May 15, 2015

Wyoming Game and Fish rediscovers its connection to Mark Wahlberg film

When the script called for Mark Wahlberg's character in “Shooter” to hole up in the Wind River Range, the film’s producers opted to have British Columbia stand in for western Wyoming.

However, an authentic, recently rediscovered piece of the state did make a brief appearance in the 2007 film.

In the supposed Wyoming cabin that Wahlberg’s character calls home, there sits on a coffee table a copy of “Wyoming Wildlife” magazine.

Mark Wahlberg's signature adorns this recently rediscovered issue of "Wyoming Wildlife." Photo courtesy Renny MacKay
It’s not exactly obvious.

“You probably have to look pretty close,” said Renny MacKay, a spokesman for the Wyoming Game and Fish Department, which produces the monthly wildlife magazine.

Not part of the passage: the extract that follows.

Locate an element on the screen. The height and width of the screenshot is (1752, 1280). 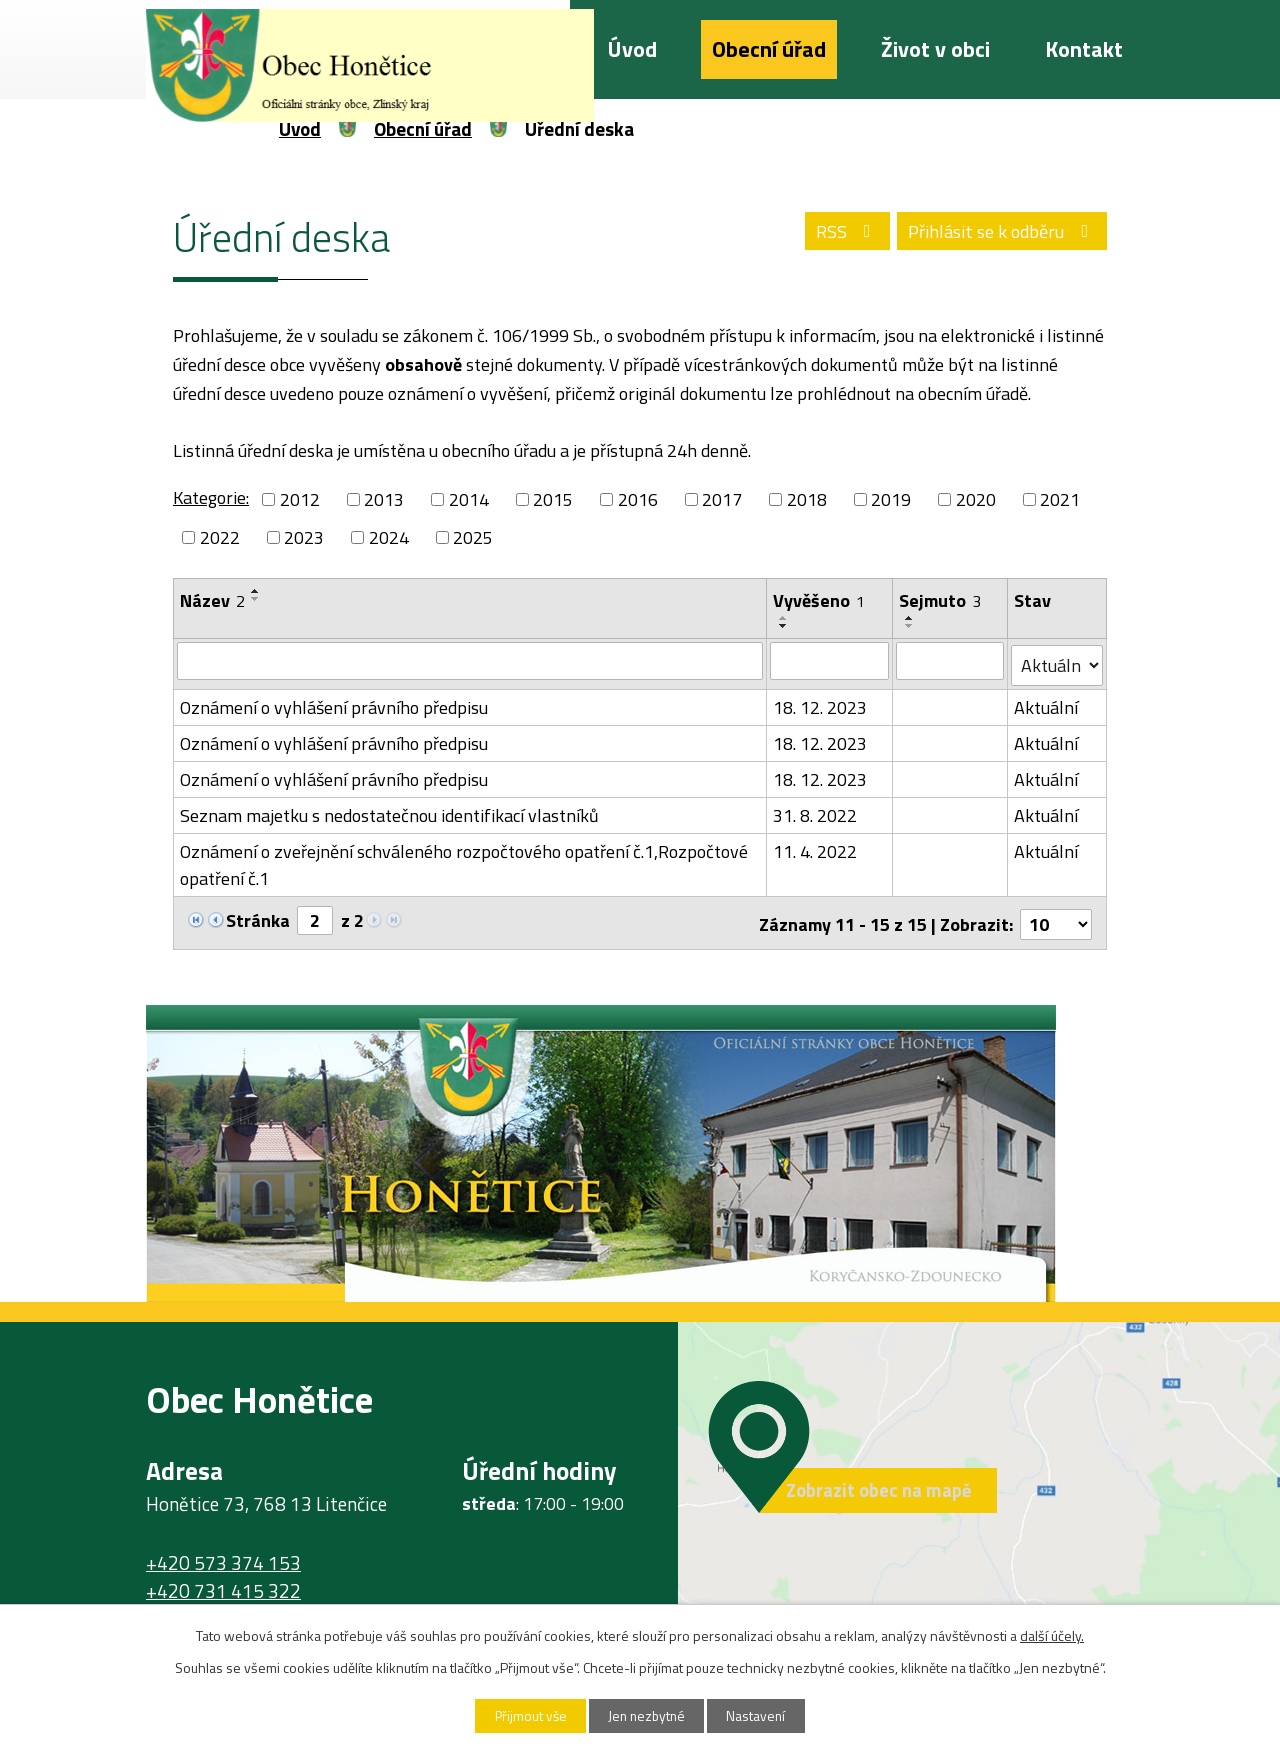
+420 573 374 153 is located at coordinates (223, 1556).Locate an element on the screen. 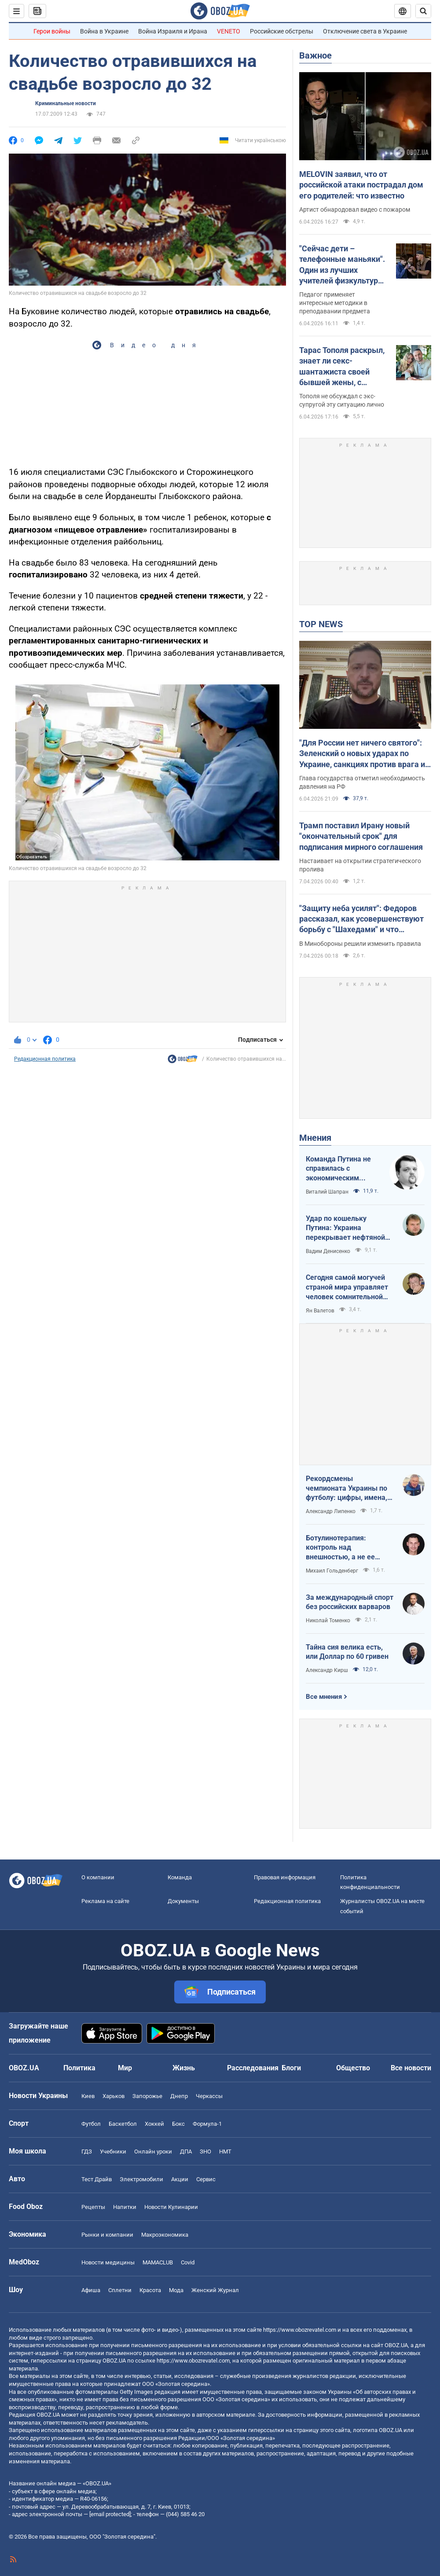 The width and height of the screenshot is (440, 2576). Рынки и компании is located at coordinates (107, 2234).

“Shooter” filmmakers requested an edition of Wyoming Wildlife for a prop and “we sent them a few copies,” MacKay explained.

He said magazine staffers were able to spot their publication on a cabin table when they watched the film years ago.

It takes trained eye to spot the Wyoming Game and Fish magazine in the movie.

Depending on who you ask at the department, Wahlberg might have planned to read the magazine to get more familiar with Wyoming and its wildlife, though others think it was strictly a prop, MacKay said.

What’s more clear is what Wahlberg did with the September 2005 magazine after the shoot: he signed it, along with a couple photographs of himself, and sent them to the folks at “Wyoming Wildlife.”

The autographed magazine was recently rediscovered in a former editor’s filing cabinet, prompting MacKay to share a photo on Twitter.

A different Wyoming prop — a state license plate — is actually featured more prominently in the movie.

The plate made it into the storyline, as Wahlberg’s character covertly photographs it so he can research its ownership. However, what made the front license plate more notable is that filmmakers goofed up: when the vehicle it adorns is first shown, the plate isn’t there.

The producers apparently struggled to realistically depict Wyoming license plates throughout their filming; an “goofs” page points out that in one of the movie’s news clips, supposedly broadcast from Wyoming, all of the cars are missing the state’s mandatory front plates.